UK Finalizes Crypto Rules: Stablecoins at 1% Capital, MARC Against Market Abuse, Licensing from 2027
On June 30, 2026, the UK's Financial Conduct Authority published its final crypto regulatory package — the country's first comprehensive mandatory regime for cryptoassets. The package covers stablecoin capital requirements, a new market abuse framework called MARC, and a clear licensing pathway for the whole industry, the FCA reports.
What the UK chose: competing through lighter rules
The headline decision is the cut to stablecoin issuer capital requirements from 2% to 1%. The K-SII coefficient — the 'K-factor' that determines the minimum capital buffer — was halved after market participants said the original level was disproportionately high. Alongside this, the FCA introduced MARC — the Market Abuse Regime for Cryptoassets: a dedicated framework against insider trading and price manipulation, designed specifically for crypto rather than copied from equity market rules, CCN reports.

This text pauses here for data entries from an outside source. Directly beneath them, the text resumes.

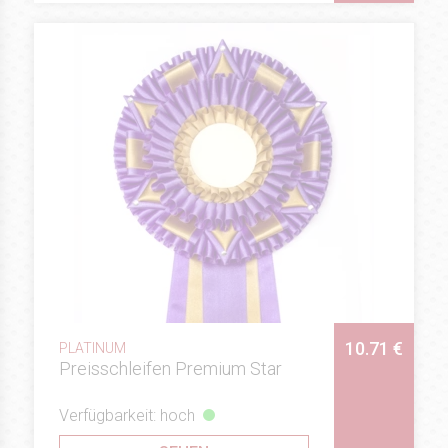
10.71 €
PLATINUM
Preisschleifen Premium Star
Verfügbarkeit: hoch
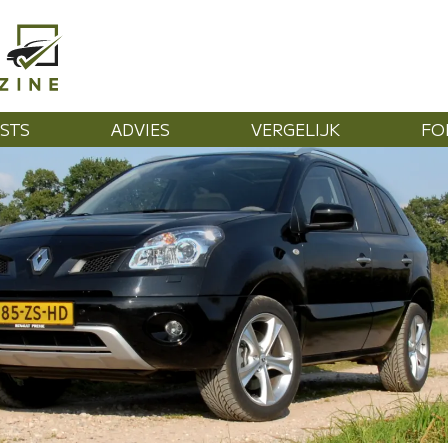
STS
ADVIES
VERGELIJK
FO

"This regime means they can have both regulatory certainty and room to innovate — in a stable, competitive home" — David Geale, Executive Director of the FCA.
How this compares to MiCA: Europe chose a different path
The contrast with the European approach is stark. MiCA, which came fully into force on July 1, 2026, effectively pushed USDT off licensed European exchanges and left 88% of the EU's 3,389 crypto firms without a licence (only 244 secured full authorisation). The UK is deliberately taking a different road: a lower capital threshold, a longer transition period, and a bespoke — rather than borrowed — market abuse regime, Bitcoin.com notes.
When and how the new regime works
Firms can apply for authorisation between September 30, 2026 and February 28, 2027. The mandatory regime takes full effect on October 25, 2027 — giving the industry more than a year of transition. Activities requiring a licence include: operating crypto trading platforms, dealing and arranging in qualifying cryptoassets, safeguarding assets, issuing stablecoins, and arranging staking. Pre-application support from the FCA is available from July 2026. DeFi, DLT-based operational resilience and financial crime guidance will follow in separate consultation documents later this year.
Takeaway
The FCA is making a pragmatic bet: attract companies looking for regulatory certainty without strangling requirements. Against the backdrop of MiCA-driven exits and ongoing US uncertainty around the CLARITY Act, the UK's window as a 'third option' is opening. Whether it translates into a real influx will show in the authorisation queue from October.
This article is for informational purposes only and does not constitute investment or legal advice.